*** Opening of INFORMATION SUPPLIED ***
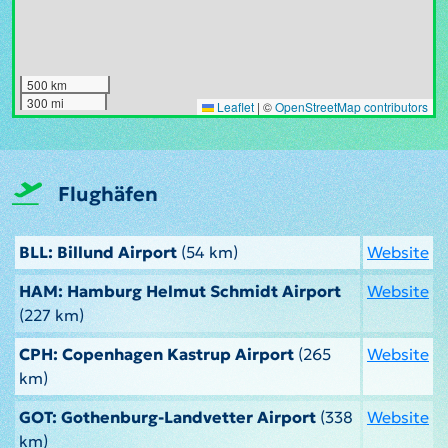
500 km
300 mi
Leaflet
|
©
OpenStreetMap contributors
Flughäfen
BLL: Billund Airport
(54 km)
Website
HAM: Hamburg Helmut Schmidt Airport
Website
(227 km)
CPH: Copenhagen Kastrup Airport
(265
Website
km)
GOT: Gothenburg-Landvetter Airport
(338
Website
km)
*** Close of INFORMATION SUPPLIED ***
Lines from the one containing "CPH: Copenhagen Kastrup Airport" through the last line of the data above are the only output wanted; restate them exactly.

RESPONSE AREA —
CPH: Copenhagen Kastrup Airport
(265
Website
km)
GOT: Gothenburg-Landvetter Airport
(338
Website
km)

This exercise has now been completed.